Data section =
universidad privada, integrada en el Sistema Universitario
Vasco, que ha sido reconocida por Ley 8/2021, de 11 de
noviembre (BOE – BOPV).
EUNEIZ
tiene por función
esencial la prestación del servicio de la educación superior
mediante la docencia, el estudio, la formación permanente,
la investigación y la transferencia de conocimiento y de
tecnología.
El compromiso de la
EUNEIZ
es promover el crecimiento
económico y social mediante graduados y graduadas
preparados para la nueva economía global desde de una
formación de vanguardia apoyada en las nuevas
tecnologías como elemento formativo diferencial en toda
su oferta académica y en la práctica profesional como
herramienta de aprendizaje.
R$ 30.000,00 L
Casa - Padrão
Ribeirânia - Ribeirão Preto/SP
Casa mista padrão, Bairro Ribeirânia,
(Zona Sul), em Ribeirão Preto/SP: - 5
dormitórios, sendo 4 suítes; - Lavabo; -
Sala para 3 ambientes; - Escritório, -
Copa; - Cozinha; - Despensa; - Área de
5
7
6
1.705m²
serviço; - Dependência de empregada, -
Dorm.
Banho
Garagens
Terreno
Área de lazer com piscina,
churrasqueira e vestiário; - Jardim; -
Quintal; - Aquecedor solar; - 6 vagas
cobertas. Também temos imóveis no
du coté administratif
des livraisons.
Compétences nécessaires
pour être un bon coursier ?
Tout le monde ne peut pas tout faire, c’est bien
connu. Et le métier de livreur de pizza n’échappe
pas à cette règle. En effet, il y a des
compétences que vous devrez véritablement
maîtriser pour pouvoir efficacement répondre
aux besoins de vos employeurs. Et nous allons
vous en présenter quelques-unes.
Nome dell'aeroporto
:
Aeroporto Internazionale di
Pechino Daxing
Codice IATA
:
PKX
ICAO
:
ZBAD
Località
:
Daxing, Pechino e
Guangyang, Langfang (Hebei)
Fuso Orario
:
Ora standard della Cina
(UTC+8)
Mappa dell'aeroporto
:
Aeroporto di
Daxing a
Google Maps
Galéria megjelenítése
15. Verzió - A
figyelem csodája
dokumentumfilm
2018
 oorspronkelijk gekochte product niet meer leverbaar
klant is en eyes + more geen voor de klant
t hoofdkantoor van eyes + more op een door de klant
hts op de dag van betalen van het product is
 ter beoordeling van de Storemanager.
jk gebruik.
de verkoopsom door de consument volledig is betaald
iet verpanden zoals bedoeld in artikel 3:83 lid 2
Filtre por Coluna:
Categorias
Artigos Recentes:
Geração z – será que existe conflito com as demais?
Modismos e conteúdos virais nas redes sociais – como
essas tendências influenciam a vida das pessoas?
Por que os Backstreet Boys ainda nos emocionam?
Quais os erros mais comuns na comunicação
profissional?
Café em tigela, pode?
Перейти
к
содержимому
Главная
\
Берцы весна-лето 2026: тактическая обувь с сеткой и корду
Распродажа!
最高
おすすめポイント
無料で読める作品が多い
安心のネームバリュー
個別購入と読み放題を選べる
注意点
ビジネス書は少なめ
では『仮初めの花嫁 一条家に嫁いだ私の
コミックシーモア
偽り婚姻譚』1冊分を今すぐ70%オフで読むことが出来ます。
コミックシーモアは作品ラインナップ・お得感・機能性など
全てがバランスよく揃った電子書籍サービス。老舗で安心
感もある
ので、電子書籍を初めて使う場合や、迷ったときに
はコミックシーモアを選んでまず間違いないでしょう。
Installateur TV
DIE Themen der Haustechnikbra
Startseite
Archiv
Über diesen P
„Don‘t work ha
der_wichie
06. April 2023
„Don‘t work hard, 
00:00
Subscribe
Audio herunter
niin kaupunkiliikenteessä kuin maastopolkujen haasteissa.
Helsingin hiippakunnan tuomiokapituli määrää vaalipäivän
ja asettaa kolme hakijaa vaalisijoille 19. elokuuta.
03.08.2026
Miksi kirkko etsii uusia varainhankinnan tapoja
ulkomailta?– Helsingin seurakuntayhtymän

Try it = Nothing but the lines from the start of the data above through the line with "la investigación y" should appear in your answer, copied exactly.

Reply to the exercise =
universidad privada, integrada en el Sistema Universitario
Vasco, que ha sido reconocida por Ley 8/2021, de 11 de
noviembre (BOE – BOPV).
EUNEIZ
tiene por función
esencial la prestación del servicio de la educación superior
mediante la docencia, el estudio, la formación permanente,
la investigación y la transferencia de conocimiento y de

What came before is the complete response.